The bombshell news this afternoon is that Republican candidate Dede Scozzafava has withdrawn from the New York 23rd district congressional race, which makes the teabagger candidate, Doug Hoffman, the favorite. Conventional wisdom said she and Hoffman were splitting the Republican vote and possibly giving the district to the Democrat, Bill Owens. With Scozzafava gone, conventional wisdom says Hoffman ought to be a clear winner. “Republicans catch a big break” says Chuck Todd.
Nate Silver argues that the picture is murkier, and that Scozzafava supporters may not move toward Hoffman.

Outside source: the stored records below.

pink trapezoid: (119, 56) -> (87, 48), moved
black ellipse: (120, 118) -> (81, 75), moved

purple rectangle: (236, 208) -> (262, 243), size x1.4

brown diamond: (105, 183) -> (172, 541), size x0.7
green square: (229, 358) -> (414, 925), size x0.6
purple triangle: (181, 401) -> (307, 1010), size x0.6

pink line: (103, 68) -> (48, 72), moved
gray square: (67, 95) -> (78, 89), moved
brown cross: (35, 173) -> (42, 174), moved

The reality is that a lot of Scozzafava’s ex-supporters, many of whom don’t like either Hoffman or Owens, simply won’t vote. And some of them will still wind up casting their ballots for Scozzafava undaunted, as she’ll still appear on the ballot and may have made herself something of a sympathetic figure. … only 15 percent of Scozzafava’s voters had a favorable view of Hoffman, so they aren’t going to come over easily, if at all.
Hoffman would still have to be considered the likely winner, Nate says, but it’s likely to be closer than people think.

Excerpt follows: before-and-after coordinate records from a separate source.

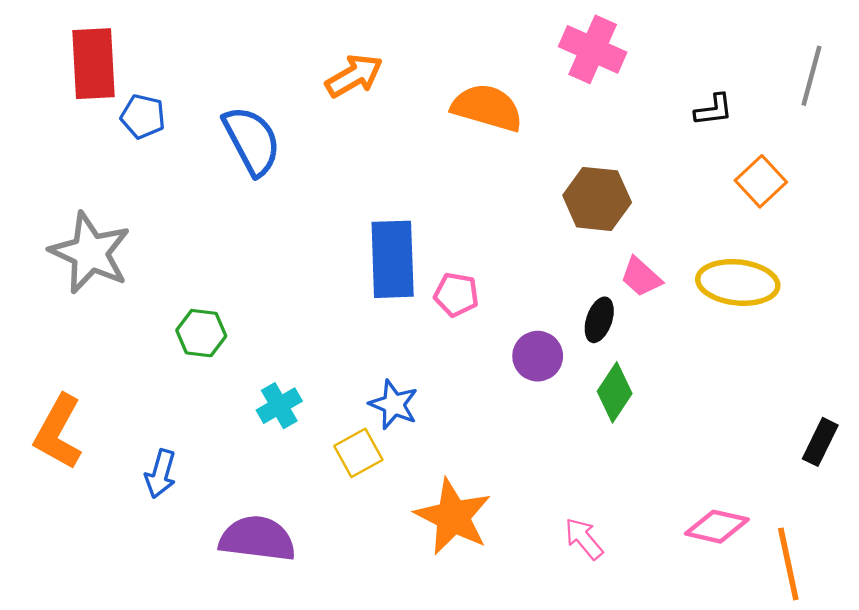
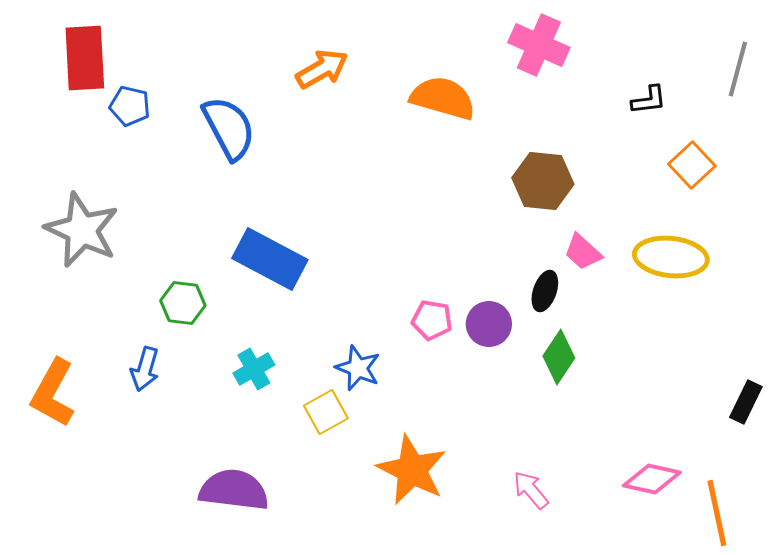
blue rectangle: (393, 259) -> (270, 259), moved, turned -60
pink pentagon: (456, 295) -> (432, 320), moved
blue arrow: (161, 474) -> (145, 369), moved

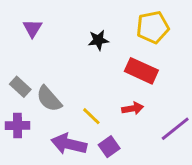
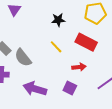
yellow line: (91, 116) -> (56, 47), moved
purple square: (109, 147) -> (70, 88), moved, turned -32

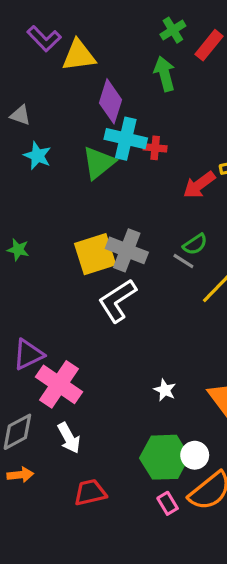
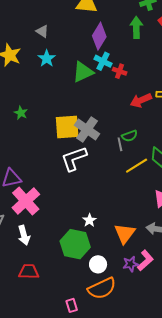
cyan cross: (126, 139) -> (103, 61), size x0.7
gray line: (183, 261) -> (120, 144), turned 32
green hexagon: (164, 457) -> (75, 244), moved
pink rectangle: (168, 503) -> (72, 305), moved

In an earlier post, Nate said that the polls suggested much of Hoffman’s support was coming from people who don’t normally vote, and since special elections tend to be low turn-out affairs, Hoffman’s voters might be more motivated to turn out on Tuesday — it’s for the teabagging cause, after all. I don’t know the district at all, so I’m making no predictions about the outcome.
I will say, however, that this shows us how much Republican party officials have lost control of their own party.

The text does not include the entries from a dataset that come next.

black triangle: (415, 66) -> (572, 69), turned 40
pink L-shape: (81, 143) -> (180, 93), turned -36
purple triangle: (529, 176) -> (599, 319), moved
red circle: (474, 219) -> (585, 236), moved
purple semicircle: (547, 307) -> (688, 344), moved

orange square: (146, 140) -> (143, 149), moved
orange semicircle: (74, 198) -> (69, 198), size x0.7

The New Jersey governor’s race between Corzine and Christie is messy, also. The closeness of the race, IMO, reflects general disappointment with Corzine. But Christie may be too right-wing for the state as a whole. Parts of New Jersey are quite conservative, but the more populated counties hugging the northeastern part of the state — the ones closest to Manhattan — don’t like extreme right-wingers. Those counties will elect Republicans who can pass themselves off as being reasonably moderate, but in a choice between a right-winger and just about any sort of Democrat they will vote for the Democrat. Anything is possible, but I will be surprised if Corzine loses.